Task to complete: Pick out the lines below that contain the string "Change" and copy them all.
(Data listing)
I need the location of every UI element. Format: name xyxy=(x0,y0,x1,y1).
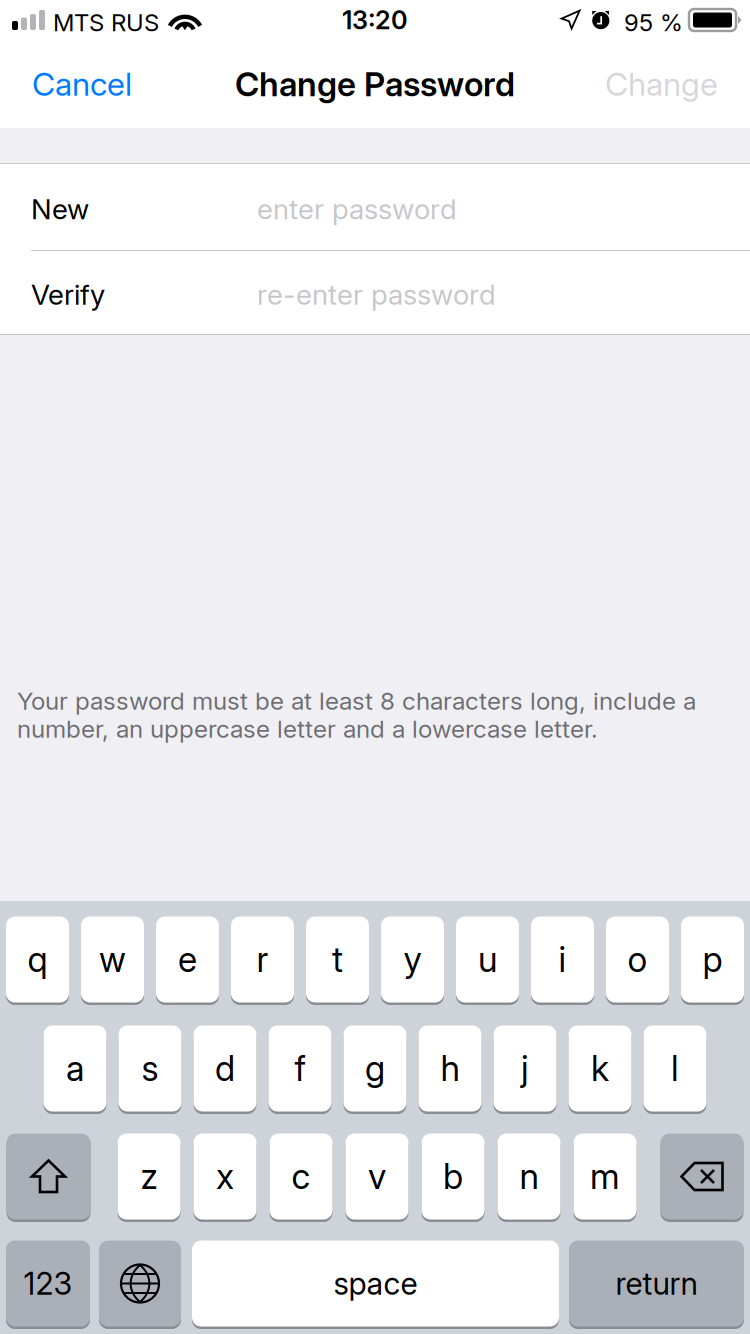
button[interactable]: v xyxy=(346,1131,408,1222)
staticText: Change xyxy=(605,65,718,103)
staticText: r xyxy=(256,938,268,980)
staticText: 13:20 xyxy=(342,5,408,35)
button[interactable]: z xyxy=(118,1131,180,1222)
staticText: MTS RUS xyxy=(53,8,159,37)
button[interactable]: a xyxy=(44,1023,106,1114)
button[interactable]: f xyxy=(268,1023,332,1114)
button[interactable]: k xyxy=(568,1023,632,1114)
button[interactable]: m xyxy=(574,1131,636,1222)
button[interactable]: y xyxy=(381,914,444,1005)
staticText: b xyxy=(443,1156,463,1197)
staticText: s xyxy=(142,1048,158,1089)
button[interactable]: space xyxy=(192,1238,559,1329)
staticText: Verify xyxy=(31,278,105,312)
button[interactable]: g xyxy=(344,1023,406,1114)
button[interactable]: j xyxy=(494,1023,556,1114)
button[interactable]: x xyxy=(194,1131,256,1222)
button[interactable]: Change xyxy=(548,40,750,128)
staticText: enter password xyxy=(257,192,457,226)
staticText: i xyxy=(558,938,566,980)
staticText: f xyxy=(294,1048,306,1089)
staticText: v xyxy=(368,1156,386,1197)
staticText: x xyxy=(216,1156,234,1197)
button[interactable]: Verify xyxy=(0,251,750,334)
button[interactable]: Delete xyxy=(660,1131,744,1222)
button[interactable]: w xyxy=(81,914,144,1005)
staticText: Your password must be at least 8 charact… xyxy=(17,686,696,716)
button[interactable]: Cancel xyxy=(0,40,202,128)
staticText: j xyxy=(521,1048,529,1089)
staticText: k xyxy=(591,1048,609,1089)
button[interactable]: l xyxy=(644,1023,706,1114)
staticText: n xyxy=(520,1156,538,1197)
button[interactable]: h xyxy=(418,1023,482,1114)
button[interactable]: Next keyboard xyxy=(99,1238,181,1329)
button[interactable]: e xyxy=(156,914,219,1005)
button[interactable]: b xyxy=(422,1131,484,1222)
staticText: z xyxy=(140,1156,158,1197)
staticText: e xyxy=(178,938,197,980)
button[interactable]: q xyxy=(6,914,69,1005)
button[interactable]: t xyxy=(306,914,369,1005)
staticText: number, an uppercase letter and a lowerc… xyxy=(17,714,598,744)
staticText: o xyxy=(628,938,648,980)
button[interactable]: Shift xyxy=(6,1131,90,1222)
staticText: d xyxy=(215,1048,235,1089)
button[interactable]: p xyxy=(681,914,744,1005)
button[interactable]: u xyxy=(456,914,519,1005)
staticText: m xyxy=(590,1156,620,1197)
staticText: h xyxy=(440,1048,460,1089)
staticText: Change Password xyxy=(235,64,515,104)
staticText: return xyxy=(616,1265,698,1302)
staticText: space xyxy=(334,1265,418,1302)
staticText: re-enter password xyxy=(257,278,496,312)
button[interactable]: r xyxy=(231,914,294,1005)
staticText: w xyxy=(99,938,126,980)
staticText: 123 xyxy=(24,1265,72,1302)
staticText: p xyxy=(702,938,722,980)
staticText: Cancel xyxy=(32,65,132,103)
staticText: New xyxy=(31,192,89,226)
button[interactable]: New xyxy=(0,164,750,250)
button[interactable]: return xyxy=(569,1238,744,1329)
staticText: 95 % xyxy=(624,8,683,37)
staticText: t xyxy=(332,938,343,980)
button[interactable]: n xyxy=(498,1131,560,1222)
button[interactable]: i xyxy=(531,914,594,1005)
staticText: l xyxy=(671,1048,679,1089)
button[interactable]: 123 xyxy=(6,1238,90,1329)
button[interactable]: o xyxy=(606,914,669,1005)
staticText: g xyxy=(365,1048,385,1089)
staticText: q xyxy=(28,938,48,980)
staticText: c xyxy=(292,1156,310,1197)
staticText: u xyxy=(478,938,497,980)
staticText: y xyxy=(404,938,422,980)
button[interactable]: s xyxy=(118,1023,182,1114)
staticText: a xyxy=(66,1048,84,1089)
button[interactable]: d xyxy=(194,1023,256,1114)
button[interactable]: c xyxy=(270,1131,332,1222)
(End Data listing)
Your solution:
staticText: Change xyxy=(605,65,718,103)
button[interactable]: Change xyxy=(548,40,750,128)
staticText: Change Password xyxy=(235,64,515,104)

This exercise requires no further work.